What is it ?
SnakeGen is an implementation of the basic genetic algorithm applied to neural networks. An environment is created and will evolve multiple generations. Each of them has a certain amounts of agents, that have their owns genes (a neural network) to play snake.
There are a lot of implementation of the idea of genetic algorithms. We went with something simple, that mimics what we can observe in nature. The algorithm is as follows:
- Create an initial generation of agents with random genes (random weights in the neural net)
- Let the agents play or train on the task you assigned and keep track of how they're doing (their fitness)
- Judge the agents based on their fitness and class them in descending order
- Select X% of the fittest agents
- Use these selected agents to breed a new population (create offsprings)
- (Optional) Keep the selected agents untouched for the next generation (elitism)
- Randomly mutate X genes of Y amount of the newly bred agents
- Goes to 2 and repeat until goal is reached
What are we trying to achieve ?
With this project we are first trying to have a better understanding of genetic algorithms (GA) and how they can be used to find the optimal weights of a neural network on a given task. The task here is the game snake. The goal for the agent, is to maximize its score (number of fruit eaten).
The interesting about GA is the ability of letting agents evolve to find themselves the best way to resolve a problem. In our approach, we are trying to be "as real" as possible, by giving kind of a realistic vision of the snake's environment to the agent. We want to give the agent the most unbiased view possible, in hope that it's going to be able to create a good internal representation of its environment and objective.
How to use ?
|Create||Create an environment with the parameters specified under population|
|Delete||Delete the current environment|
|Reset||Reset all the population's parameters||Default parameters are what we empirically found to be the best to quickly get good results|
|Play/Pause||Play or pause the training|
|Chart||Display / hide the training information|
In this section, you find all the controls relative to the population you create. Here are all the sliders and what they do:
|Population size||Controls the number of agents to be created||The bigger the population the easier it is to find good agents|
|Selection rate||Percentage of the best agents to be selected to breed next generation||Keep selection rate low (<=10%) to take only the best agents|
|Grid size||Size of the game's grid||The bigger the grid is, the longer the snake can grow|
|Tickout||Maximum number of step before ending the game||A longer tickout will allow agents to play longer and thus grow longer. This reduces training time though|
|Number of visible games||Games to be displayed||Keep a low number of visible games if you're computer is having trouble running the simulation|
Saving / loading weights
! IMPORTANT: This might only work with Chrome !

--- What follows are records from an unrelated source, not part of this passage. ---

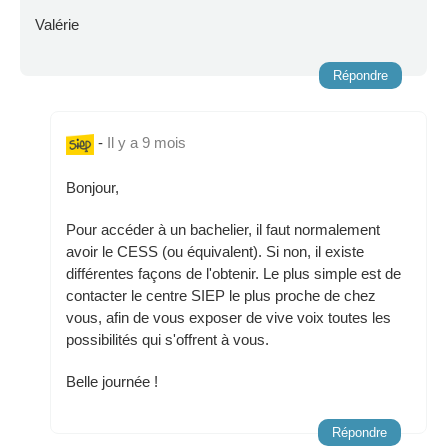
Valérie
Répondre
-
Il y a 9 mois
Bonjour,
Pour accéder à un bachelier, il faut normalement
avoir le CESS (ou équivalent). Si non, il existe
différentes façons de l'obtenir. Le plus simple est de
contacter le centre SIEP le plus proche de chez
vous, afin de vous exposer de vive voix toutes les
possibilités qui s'offrent à vous.
Belle journée !
Répondre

Weights of all the neural nets can be saved or load with the two buttons found under the Neural network section. The left button is used to upload weights in JSON format and the right button is used to save the current weights.

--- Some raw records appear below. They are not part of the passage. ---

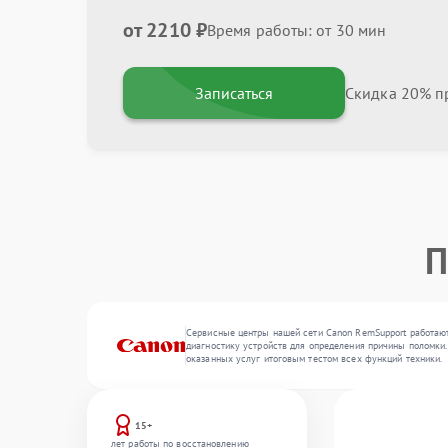
от 2210 ₽
Время работы: от 30 мин
Записаться
Скидка 20% пр
П
Сервисные центры нашей сети Canon RemSupport работают
диагностику устройств для определения причины поломки.
оказанных услуг итоговым тестом всех функций техники.
15+
лет работы по восстановлению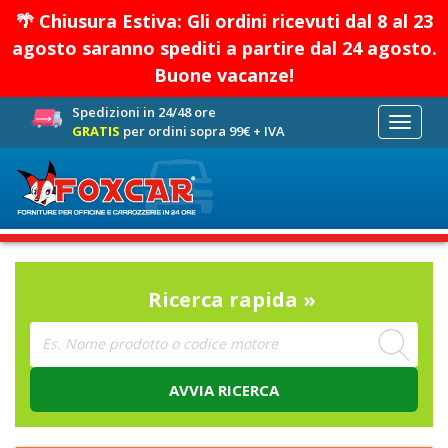
🌴 Chiusura Estiva: Gli ordini ricevuti dal 8 al 23
agosto saranno spediti a partire dal 24 agosto.
Buone vacanze!
Spedizioni in 24/48 ore
Toggle
GRATIS
per ordini sopra 99€ + IVA
navigati
Ricerca rapida »
AVVIA RICERCA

This is handy to stop and resume training later on, or to share your weights with people. If you have amazing weights, don't hesitate to send them to us!
Simply hit the save button in the Neural network section. All of your agent's neural net's weights are saved in a JSON file.
Note: Saving weights only save the neural nets weights and number, thus all other population information will be lost (grid size, tickout, etc..).
Click on the load button in the neural network section, select a JSON weight file on your computer and accept to create new agents based on the weights. The weights are read and used to create the same number of agents that were when you saved the file.
Note: Loading weights will only create the required amounts of agent with the saved weights. Thus, the grid size, tickout, selection rate, etc... could differ. For example, it's possible to load trained weights on a 30x30 grid in a new environment with a grid of only 10x10.
Loading provided weights
A file good_weights.json is provided and contains relatively good weights. If you want to import it using the same environment it was created with, simply use the following:
- Population size: 100
- Selection rate: 10%
- Grid size: 20x20
- Tickout: 500
Note: Because the weights are quite good, you could increase the grid size and use a longer tickout to further train the agents.
! IMPORTANT: This might only work with Chrome !
NOTE: You might need to accept to "download multiple files from this website". If chrome asks you, click accept.
You think you've found the right parameters and your agents are performing really well? Or you just want to see the beauty of hours of evolution in a few seconds? Simply press the timelapse button, and enjoy! An render of the HTML will be made every X seconds and save on your computer.